Yesterday, they (HSE equipment stores) came to take away my son’s special medical bed, his custom wheelchair, and all his unused supplies. The pick up of the items had been postponed from last week. Maybe that’s the way it was meant to be, because as it turns out, I needed more time seeing those memories in a tangible way.

I had requested they come collect the items because I remember all too well the months on end Brendan Bjorn waited for each piece of special equipment. The man who came to collect the items had been here before to move Brendan Bjorn’s bed while home modifications were about to begin, and then he returned when they were completed. I was glad to see it was him drive up in the truck yesterday to collect those items I had just spent over an hour sobbing on.

I held the headrest of the wheelchair as I cried, visualising my precious boy sitting in it as he did countless times, laughing, eyes beaming with love, as he enjoyed being taken for a stroll amongst the trees.

I laid my head on his bed, right where he had last lay his head, and I sobbed. Uncontrollably so. That wave of grief took hold to the point I could barely breathe, coughing with my asthma triggered.

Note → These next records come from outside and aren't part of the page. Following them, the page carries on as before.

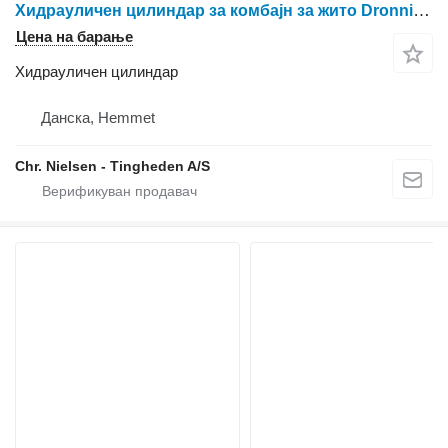
Хидрауличен цилиндар за комбајн за жито Dronningborg 3000
Цена на барање
Хидрауличен цилиндар
Данска, Hemmet
Chr. Nielsen - Tingheden A/S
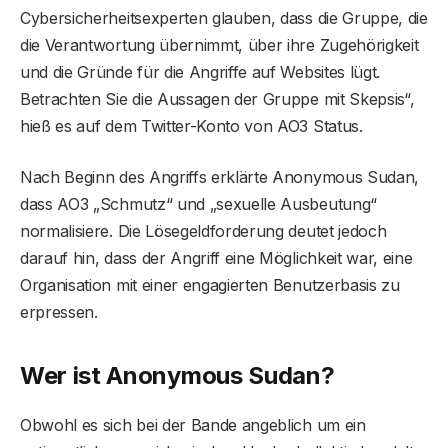
Cybersicherheitsexperten glauben, dass die Gruppe, die
die Verantwortung übernimmt, über ihre Zugehörigkeit
und die Gründe für die Angriffe auf Websites lügt.
Betrachten Sie die Aussagen der Gruppe mit Skepsis“,
hieß es auf dem Twitter-Konto von AO3 Status.
Nach Beginn des Angriffs erklärte Anonymous Sudan,
dass AO3 „Schmutz“ und „sexuelle Ausbeutung“
normalisiere. Die Lösegeldforderung deutet jedoch
darauf hin, dass der Angriff eine Möglichkeit war, eine
Organisation mit einer engagierten Benutzerbasis zu
erpressen.
Wer ist Anonymous Sudan?
Obwohl es sich bei der Bande angeblich um ein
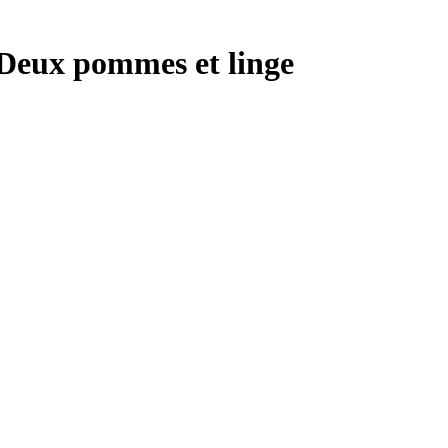
 Deux pommes et linge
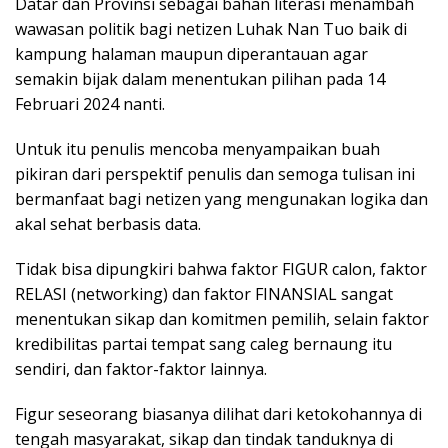
Datar dan Provinsi sebagai bahan literasi menambah
wawasan politik bagi netizen Luhak Nan Tuo baik di
kampung halaman maupun diperantauan agar
semakin bijak dalam menentukan pilihan pada 14
Februari 2024 nanti.
Untuk itu penulis mencoba menyampaikan buah
pikiran dari perspektif penulis dan semoga tulisan ini
bermanfaat bagi netizen yang mengunakan logika dan
akal sehat berbasis data.
Tidak bisa dipungkiri bahwa faktor FIGUR calon, faktor
RELASI (networking) dan faktor FINANSIAL sangat
menentukan sikap dan komitmen pemilih, selain faktor
kredibilitas partai tempat sang caleg bernaung itu
sendiri, dan faktor-faktor lainnya.
Figur seseorang biasanya dilihat dari ketokohannya di
tengah masyarakat, sikap dan tindak tanduknya di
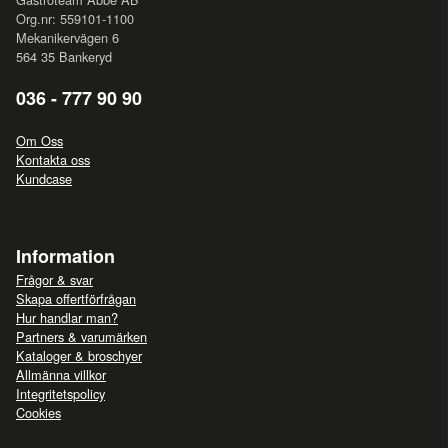
Org.nr: 559101-1100
Mekanikervägen 6
564 35 Bankeryd
036 - 777 90 90
Om Oss
Kontakta oss
Kundcase
Information
Frågor & svar
Skapa offertförfrågan
Hur handlar man?
Partners & varumärken
Kataloger & broschyer
Allmänna villkor
Integritetspolicy
Cookies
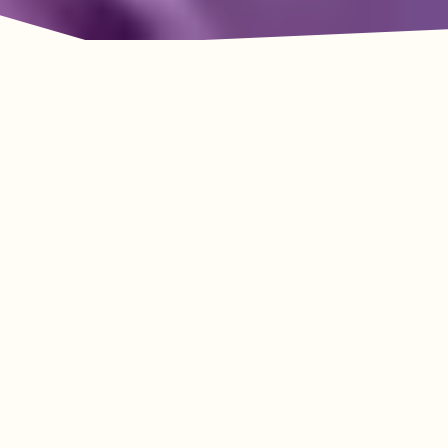
La aventura le espera
en Lookout Mountain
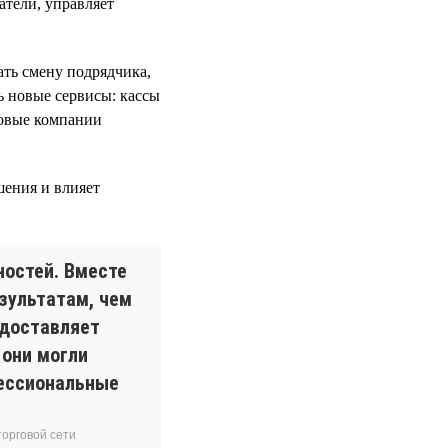
атели, управляет
ть смену подрядчика,
ь новые сервисы: кассы
говые компании
шения и влияет
ностей. Вместе
зультатам, чем
едоставляет
 они могли
фессиональные
орговой сети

As the bed was being dismantled, the man from the HSE walked back into Brendan Bjorn’s room and found me staring at what remained of it. He came up to me and, looking me in the eye, and said, “They are just tools he used. They aren’t him, his spirit.” Then he told me a story about an old stubborn farmer who didn’t want to accept that he needed a medical bed. He refused it, the wife told him at the door. So, this wonderful HSE man had a chat with him, similar to what he had with me yesterday, explaining that the bed is just a tool to use, it isn’t the person.

And it made all the difference.
I’m so thankful it was he who came to collect those items.

Brendan Bjorn’s room is achingly empty now. I know at some point I will need to go through everything else. His clothes, the remaining medical supplies on his bedside table, the DVDs he so loved to watch. But now is not the time for that. I’m not ready. Yesterday was physically and emotionally taxing on me with all the heavy crying and I find myself in pain this morning.

This is another day on the path of grieving. The waves will come, and they will go. They come out of nowhere, and sometimes they leave just as quickly.

What will never leave is my indescribable love for my first born son, my Brendan Bjorn. My angel.